Hello, I have a project ~ 100 samples and sequenced twice (16S rRNA PE MiSeq) because some samples didn’t work during the first time sequencing. Let’s say the first time 30 samples didn’t work and I need to sequence these 30 samples again.
What I need to do is filter 30 samples out from the 1st sequencing data and merge the 2nd sequence data (30 samples) together with the filtered data.
I just switched from QIIME1 to QIIME2. This is what I do in QIIME 1. Since demux and QC are one-step, I will demultiplex the fastq data. I got good quality fasta data. So, it’s very easy to filter the unwanted sequences from fasta file and merge with the 2nd time good sequencing data in a new fasta file. Then, start building OTU table with new fasta file.

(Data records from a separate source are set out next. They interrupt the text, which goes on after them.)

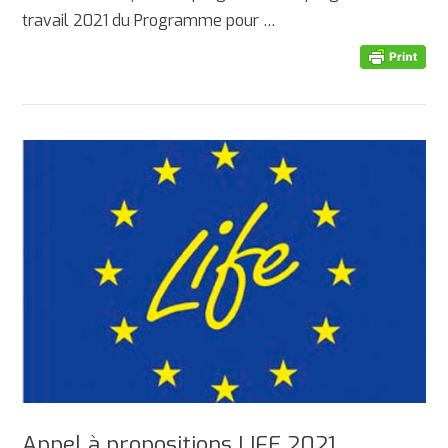
travail 2021 du Programme pour …
Appel à propositions LIFE 2021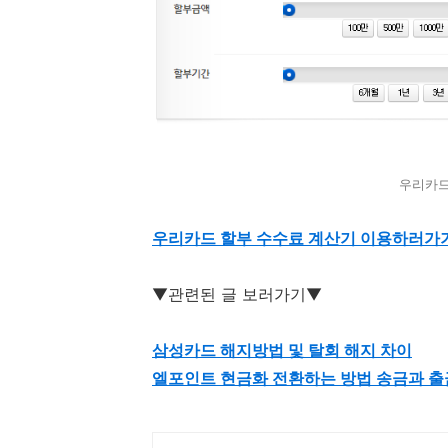
우리카드
우리카드 할부 수수료 계산기 이용하러가
▼관련된 글 보러가기▼
삼성카드 해지방법 및 탈회 해지 차이
엘포인트 현금화 전환하는 방법 송금과 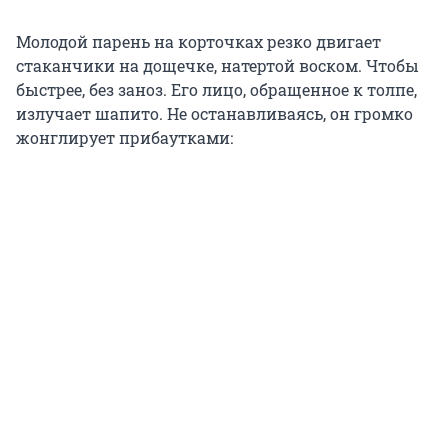
Молодой парень на корточках резко двигает
стаканчики на дощечке, натертой воском. Чтобы
быстрее, без заноз. Его лицо, обращенное к толпе,
излучает шапито. Не останавливаясь, он громко
жонглирует прибаутками:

However, I checked the information here “https://docs.qiime2.org/2018.4/tutorials/filtering/”. It seems to me that I can’t filter from very beginning. Most of filtering starts after build a feature table, which is equivalent to an OTU table. If I follow the example, I have to build two feature tables based on two batches of sequencing. Later, I filter and merge the feature tables
Here are my questions:
Would it be possible for me to do something as I did in QIIME 1. I filter those unwanted samples’ reads from very beginning and merge with 2nd sequencing reads. Use the total data to do the downstream analyses. In doing this, I don’t have to build 2 individual feature tables. – I think this would be a really simple workflow. If I can do this, which scripts I should use?
Any suggestions about the workflow and at which step I should start filter and merge.